Execution Order Within the Rename PR

  1. Mechanical first (low-risk, high-volume): tsconfig + every from "df/from "sa/" import, all //packages/@dataform///packages/@sqlanvil/ Bazel labels, proto package names. Run bazel build //... and bazel test //... after each to catch breakage early.
  2. Directory moves: packages/@dataform/packages/@sqlanvil/, vscode/dataform_logo.pngvscode/sqlanvil_logo.png. Commit as separate logical step.
  3. Removals: dataform.json code path (§F), Cloud Build configs, test_credentials/BUILD if not replaced.
  4. Identifiers and strings: class/interface renames, error messages, help text.
  5. Docs + LICENSE NOTICE.
  6. Final sweep: grep -ri 'dataform' . --include='*' --exclude-dir=node_modules --exclude-dir=.git --exclude-dir=bazel-* — every remaining hit must be either (a) a legitimate upstream/attribution reference, (b) inside a comment URL pointing at cloud.google.com docs that's still factually valid, or (c) in this rename checklist itself.

Verification Commands

After the rename PR is drafted, run all of these. Each must pass.

# 1. Build
bazel build //...

# 2. Test
bazel test //...

# 3. CLI smoke test
./scripts/run help
./scripts/run init /tmp/sqlanvil-test
ls /tmp/sqlanvil-test/   # should contain workflow_settings.yaml, NOT dataform.json

# 4. No stray references
grep -rn 'dataform' . \
  --exclude-dir=node_modules --exclude-dir=.git --exclude-dir=bazel-out \
  --exclude-dir=bazel-bin --exclude-dir=bazel-testlogs --exclude-dir=bazel-sqlanvil \
  | grep -v 'docs/rename_checklist.md' \
  | grep -v 'upstream' \
  | grep -v 'NOTICE' \
  | grep -v 'cloud.google.com/dataform'

# Expected: empty (or only allow-listed legitimate references)

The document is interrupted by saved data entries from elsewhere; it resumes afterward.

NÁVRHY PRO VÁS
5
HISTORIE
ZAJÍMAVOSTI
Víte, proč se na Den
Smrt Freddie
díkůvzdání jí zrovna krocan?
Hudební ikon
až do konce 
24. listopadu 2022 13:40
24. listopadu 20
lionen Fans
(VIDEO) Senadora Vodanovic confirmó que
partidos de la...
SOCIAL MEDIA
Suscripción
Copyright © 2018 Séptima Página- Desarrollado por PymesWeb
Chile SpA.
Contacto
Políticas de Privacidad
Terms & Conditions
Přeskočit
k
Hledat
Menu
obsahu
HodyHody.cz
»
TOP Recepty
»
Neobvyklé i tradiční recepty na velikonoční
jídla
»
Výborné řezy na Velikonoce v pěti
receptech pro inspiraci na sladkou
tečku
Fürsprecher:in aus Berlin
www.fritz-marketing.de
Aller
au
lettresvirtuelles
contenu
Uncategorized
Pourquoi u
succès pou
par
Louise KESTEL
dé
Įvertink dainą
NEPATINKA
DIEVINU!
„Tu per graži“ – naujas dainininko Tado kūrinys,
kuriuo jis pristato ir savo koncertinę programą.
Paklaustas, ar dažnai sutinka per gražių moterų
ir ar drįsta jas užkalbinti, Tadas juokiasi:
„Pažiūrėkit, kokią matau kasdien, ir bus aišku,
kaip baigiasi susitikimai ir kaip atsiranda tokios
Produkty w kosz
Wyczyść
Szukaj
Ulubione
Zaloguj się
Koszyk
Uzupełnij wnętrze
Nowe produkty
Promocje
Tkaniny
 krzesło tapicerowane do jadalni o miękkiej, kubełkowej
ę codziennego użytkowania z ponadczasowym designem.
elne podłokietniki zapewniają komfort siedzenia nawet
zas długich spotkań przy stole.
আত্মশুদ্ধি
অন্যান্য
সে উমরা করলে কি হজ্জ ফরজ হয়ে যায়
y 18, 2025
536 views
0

# 5. No `df/` import paths remain
grep -rn '"df/' --include='*.ts' --exclude-dir=node_modules --exclude-dir='bazel-*' .
# Expected: empty

Out of Scope (Defer to Later PRs)

  • Postgres adapter implementation — that's PR 2 (adapter/postgres-first-class).
  • Supabase variant — PR 3 (adapter/supabase-variant).
  • New proto messages (PostgresOptions, SupabaseOptions, WarehouseConfig) — also PR 2.
  • VSCode extension actual feature work — only the rename happens here.
  • Marketing site (sqlanvil-com/) content rewrite — separate concern.

Risk Notes

  • Upstream merges become harder after this PR. Every cherry-pick from upstream/main will conflict on package names, imports, BUILD labels. Mitigation: pull all desired upstream changes first, merge cleanly, then start the rename.
  • The wire-format change to dataform_core_versionsqlanvil_core_version means any compiled graph proto file from upstream Dataform won't deserialize. Acceptable since sqlanvil isn't claiming proto compatibility with upstream.
  • Bazel cache invalidates entirely after directory moves. First post-rename build will be slow (cold cache).